It’s been a wild ride of a year, with plenty of things after us from a fatal virus to angry murder hornets, and here I thought this would all be over by April. You see when the lockdown started, I too thought “Oh, I can finally work from home. It’ll be like a day off, everyday.” And so I made a plan as I bid my colleagues goodbye for what I thought was going to be a month and charted out my days. Breakfast with a walk in my garden at 8, shower and skincare routine at 8:30, work at 9, lunch at noon as I sit on my garden swing, and switch off from work at 5; bonus: try to squeeze in a quick at-home workout? I was going to reclaim my twenties, build a healthier lifestyle, and rediscover my talents. But work days kept stretching longer and my walks reduced as I started to notice the emptiness around me.
It was a rainy August now and people around me had all gone home. I went out of my house, for the bare minimum of groceries, after which I would take a rigorous shower and keep rubbing my hands dry, till they almost cracked. And one day, they did. It was the 23rd of August and I had woken up with a slight heaviness in the head. I thought it was probably the result of watching Netflix till 3 AM the night before and just shrugged it off as I went about my day. But somewhere around lunch, I started coughing and my throat felt drier by the minute. I checked my temperature and it was an even 100 degrees. Maybe it was the rainy weather?
I continued to stare at the two spreads of a dinosaur book open in front of me. The deadline was ticking closer and I couldn’t figure out for the life of me if the size of the illustration of the Eoraptor placed next to an Iguanodon was correct in scale. I checked my phone for a second, scrolling mindlessly like I did during work hours to keep one hand busy and saw the same daily updates of deaths in my city on the news. They had just become numbers now and somewhere deep down, everyone had accepted the virus as a rite of passage we would all go through at some point.
I checked my temperature again and it had risen slightly to 100.2 degrees. I would’ve picked up my phone and called to tell someone, have them tell me that it’s just a common cough and that I’ll be fine by the morning, but I didn’t have anyone to call. My parents were back home dealing with their own troubled marriage and apart from the occasional news update that they sent me, I didn’t hear much from them.
I decided to get a rapid test and to my lack of surprise tested positive. I wanted to go back home immediately; I didn’t need a reason to stay inside anymore, that was just my way of life. But as I sat in the driver’s seat, I felt my head spin and my vision faded as the lady outside the report centre called out, “Ma’am? Are you okay? Ma’am!”
I don’t know what happened next but I woke up in a tent on a green coloured metal bed with what seemed like a hundred others like me. We were all dressed in a plain white gown and I was suddenly very aware of the pockets of air created by the buttons at my backside. I looked down at my arms to see a thin plastic tube inserted into me with drops of a clear liquid flowing gradually. I opened my mouth to speak, to ask the nurse that walked in from the door facing me about what happened, but my tongue ran dry and I could taste the bitter twang of copper. They came in every now and then, dressed up like astronauts that had embarked upon a journey to outer space. And every time that I thought of saying something, I couldn’t. “We don’t have any more beds available,” I heard them whisper to each other as they stood next to an old man who, like me, couldn’t stop coughing when a violent attack came.

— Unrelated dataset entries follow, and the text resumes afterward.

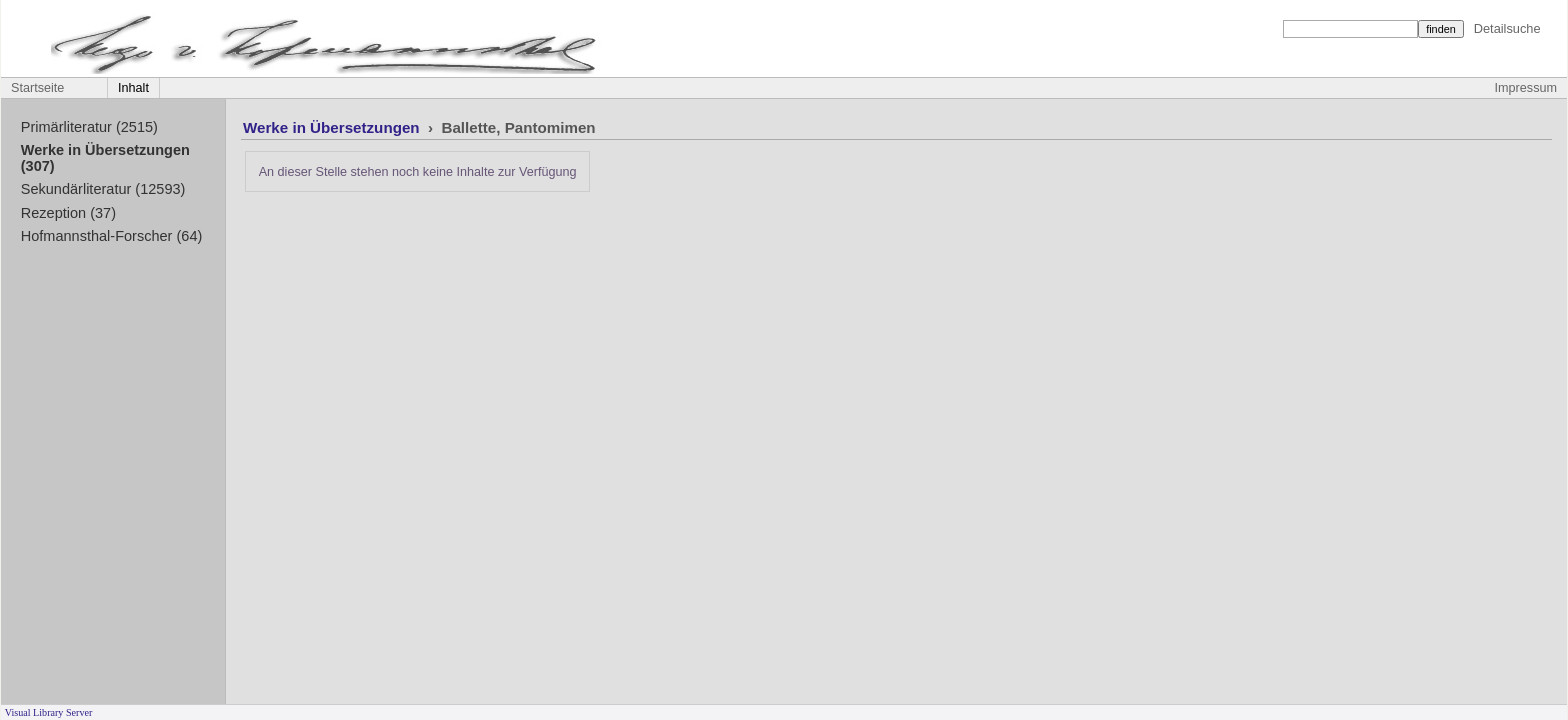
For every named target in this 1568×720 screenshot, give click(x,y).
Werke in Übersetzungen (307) (105, 158)
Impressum (1526, 88)
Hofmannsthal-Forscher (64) (112, 236)
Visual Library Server (49, 712)
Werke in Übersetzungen (333, 127)
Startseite (37, 88)
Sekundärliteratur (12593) (103, 189)
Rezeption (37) (68, 213)
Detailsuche (1507, 28)
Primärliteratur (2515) (89, 127)
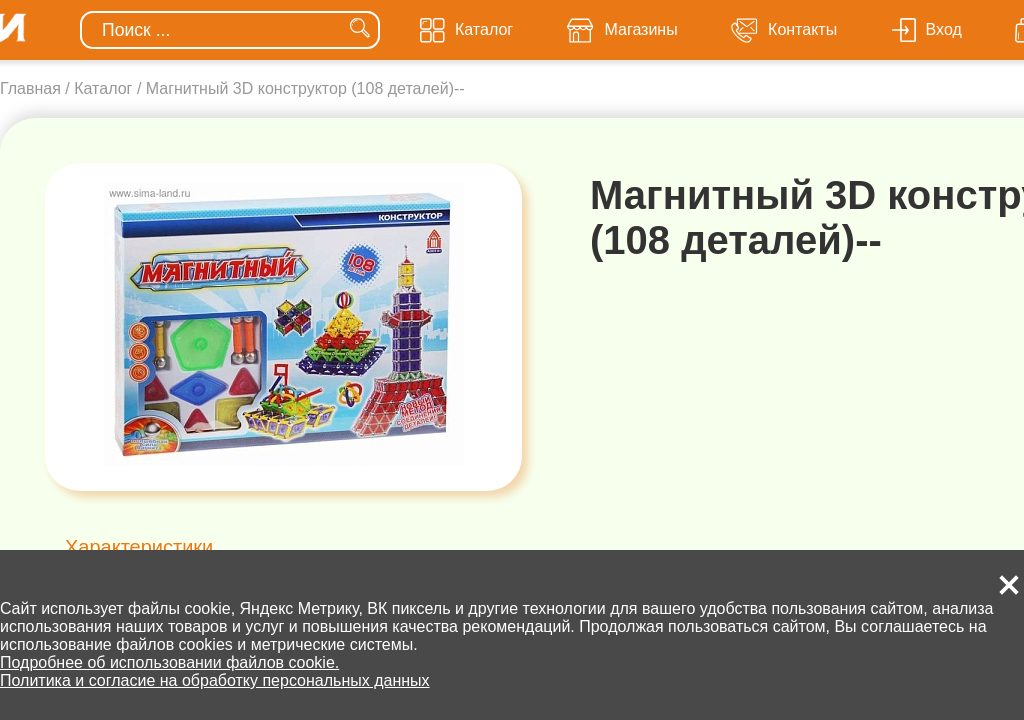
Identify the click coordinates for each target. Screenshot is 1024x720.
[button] (1009, 585)
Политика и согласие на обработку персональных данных (215, 680)
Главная (30, 88)
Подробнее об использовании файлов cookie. (169, 662)
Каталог (103, 88)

At some point they dimmed the lights of this boxed-in ward, but sleep evaded me. I was transfixed at the black plastic sheets that covered the metal beds underneath and wondered if that was a measure for cleaning or to make the room look even smaller and more crowded than it was. I reached out for my phone kept on the table beside my bed and tried to sit up. I then continued scrolling news feeds for a minute till today’s active cases count came in – I too was a mere number now. Just then I thought I saw something move underneath a bed.
I am aware that I should have just stayed in but I was a little too carefree at this point. I was already infected, what’s the worst that could happen? I slowly got up from my bed and bent down to face the black plastic that hung loosely on the sides. It seemed thinner now, like the garbage bags that I used back at home and just lifted a corner up to find what looked like a bigger garbage bag knotted shut. I pulled at a tie and it opened a little. Something a little pale glistened underneath.
My nerves heightened and I felt a return of the heaviness in my head along with a churning of my stomach. I hope the others don’t hear it and wake up. I pulled at the tie a little more and used my right hand to widen the opening and there it was – I was looking right at the previous occupant of my bed.